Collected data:
:::::

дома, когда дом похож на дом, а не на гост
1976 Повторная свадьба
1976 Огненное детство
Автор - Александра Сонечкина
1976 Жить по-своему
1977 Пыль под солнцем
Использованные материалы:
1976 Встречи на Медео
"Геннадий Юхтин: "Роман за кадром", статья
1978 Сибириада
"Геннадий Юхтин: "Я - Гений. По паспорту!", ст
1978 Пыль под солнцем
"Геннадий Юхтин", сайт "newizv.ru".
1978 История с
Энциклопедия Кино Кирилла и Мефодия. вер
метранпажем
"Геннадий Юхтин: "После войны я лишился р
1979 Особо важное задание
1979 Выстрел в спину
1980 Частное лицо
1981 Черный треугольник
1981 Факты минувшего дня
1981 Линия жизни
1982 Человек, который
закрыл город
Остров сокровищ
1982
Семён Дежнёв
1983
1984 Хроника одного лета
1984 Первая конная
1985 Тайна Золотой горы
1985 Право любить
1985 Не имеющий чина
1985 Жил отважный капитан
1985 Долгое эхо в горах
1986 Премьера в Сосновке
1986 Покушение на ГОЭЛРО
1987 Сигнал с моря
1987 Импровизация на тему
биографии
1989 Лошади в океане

:::::

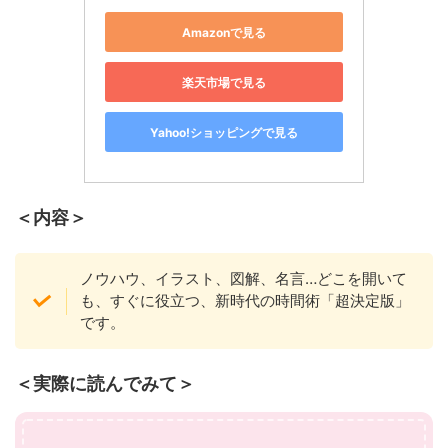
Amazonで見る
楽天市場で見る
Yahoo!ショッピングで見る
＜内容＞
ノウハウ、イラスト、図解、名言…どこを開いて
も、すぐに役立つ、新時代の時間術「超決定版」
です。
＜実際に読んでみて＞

:::::

DESCRIPTION OF THE TASK: Look above for the line holding "1985 Право любить" and the line holding "1989 Лошади в океане", then output exactly those two lines and every line between them, nothing more.

RESPONSE TO THIS TASK:
1985 Право любить
1985 Не имеющий чина
1985 Жил отважный капитан
1985 Долгое эхо в горах
1986 Премьера в Сосновке
1986 Покушение на ГОЭЛРО
1987 Сигнал с моря
1987 Импровизация на тему
биографии
1989 Лошади в океане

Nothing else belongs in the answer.